I recently spoke with Larry Cooperman, director of OpenCourseWare at the University of California, Irvine (UCI). Larry also serves on the boards of the OpenCourseWare Consortium and the African Virtual University. I asked Larry about UC Irvine’s new OpenChem project.
Why, in the middle of such excitement over MOOCs, would the Department of Chemistry and the OpenCourseWare project at the UCI unveil their CC BY-SA–licensed OpenChem project, a set of video lectures equivalent to four years of classes? Because they’ve designed OpenChem to focus on building out an extensive path to learning chemistry via an open curriculum rather than offering highly designed intensive course experiences like Coursera and EdX.
OpenChem is designed to be reused, revised, and remixed — by institutions, departments and instructors. This differs in the most fundamental way from the fixed-path, single-instructor model of most MOOCs. OpenCourseWare and MOOCs aspire to provide access to high quality, higher education learning to those unable, for a variety of reasons, to attend either an “elite” institution or any college or university at all.
For some time, Larry has been arguing that we are falling short of this vision. 80% of Coursera users are college graduates and most of the rest are advanced high school and current university students. There is no doubt that others, for lack of access to a basic internet connection, much less the bandwidth required for high-resolution video streaming, won’t share in these benefits. But there is a second reason, even more troubling than the bandwidth problem, which should concern us. The design of university-level courses, when they come from “elite” institutions, is for that audience — namely, “elite” students. Courses aren’t designed for students whose secondary institutions have left them with gaps in their education.
And that gets me back to the design of OpenChem — or openly licensed curriculum in general. If there is one thing that we can do to use open education to improve higher education, it is to allow existing colleges and universities that serve these students to improve their educational offerings through adoption and adaptation. That means that those who best know a specific cohort of students must be free to choose from easily integrated, openly licensed materials that match their curricular needs and objectives. The very first use of OpenChem occurred locally at Saddleback College, when an instructor used ten minutes of a UCI video lecture that offered an explanation of a very specific topic to use in his flipped classroom. And that’s really the point. An instructor may find ten minutes useful.

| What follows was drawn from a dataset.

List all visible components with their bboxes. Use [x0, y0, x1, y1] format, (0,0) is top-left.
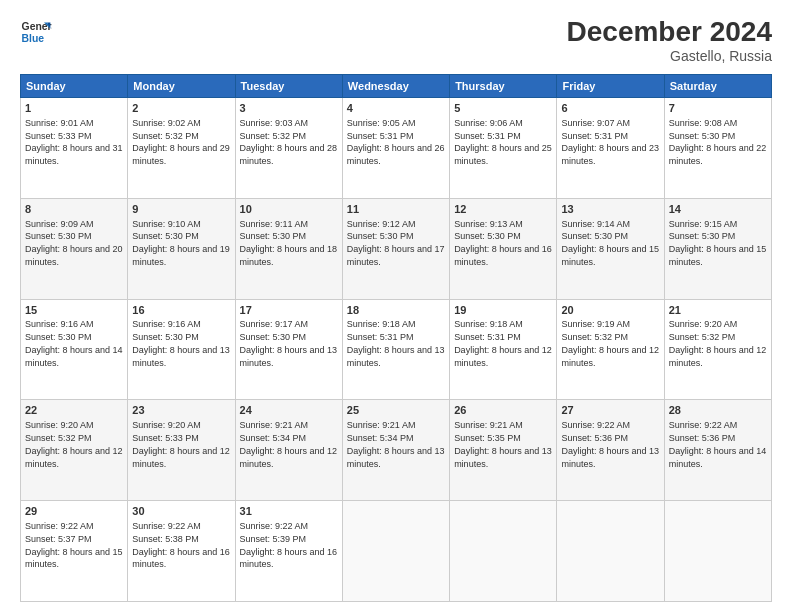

A department may adopt a course that had not previously been offered. An institution may adapt an entire curriculum. Further, if the content is not exactly what an instructor wants, the open license allows her to change it to meet local needs.
MOOCs could also enable these opportunities, though they will need to make it simple for their course authors and their contributing colleges and universities to add a Creative Commons license to their course content. CC stands ready to help them do so.
Of course, chemistry is a lab science. Allowing students to virtually sit in UCI lecture halls for four years via OpenChem could never substitute for a local institution offering a complete education. By creating a full pathway from a course designed for those without adequate high school chemistry preparation to graduate electives, UCI is making its chemistry education visible. But the goal of OpenChem isn’t substitution — it is to enable both educators and students to collaborate with others. Just as UCI hopes to support science education, they also hope others will adapt and improve OpenChem courses, translate them into other languages, and distribute them far and wide.
Kenneth Janda, Dean of the School of Physical Sciences and Professor of Chemistry at UCI, invites institutions to use “a whole lecture or a series of lectures, free of charge, and without asking permission to advance your educational mission.” That’s a fairly good itemization of the key benefits of openly licensed resources versus public but read-only copyrighted resources; it is the difference between open and free.
UCI also anticipates important learner benefits that are derived from having an open curriculum, including the ability to go forwards and backwards at will. For instance, looking ahead, an advanced high school student can go past the level of AP Chemistry. An entering college freshman could study Preparation for General Chemistry to ensure their readiness. Or an enrolled student can view the typical coursework and decide whether to become a chemistry major. Just as important, a student having trouble with a class can review the prior knowledge — the building blocks that are required to succeed in their current class.
This last point is perhaps the most crucial. Openness in education is about visibility. UCI uses an entire open curriculum to let learners and instructors alike see how it all hangs together. UCI has a lot of work left to do to optimize OpenChem for learning, but is excited to point its university and other institutions in a new direction that brings us all a little closer to the goal of universal access to higher education.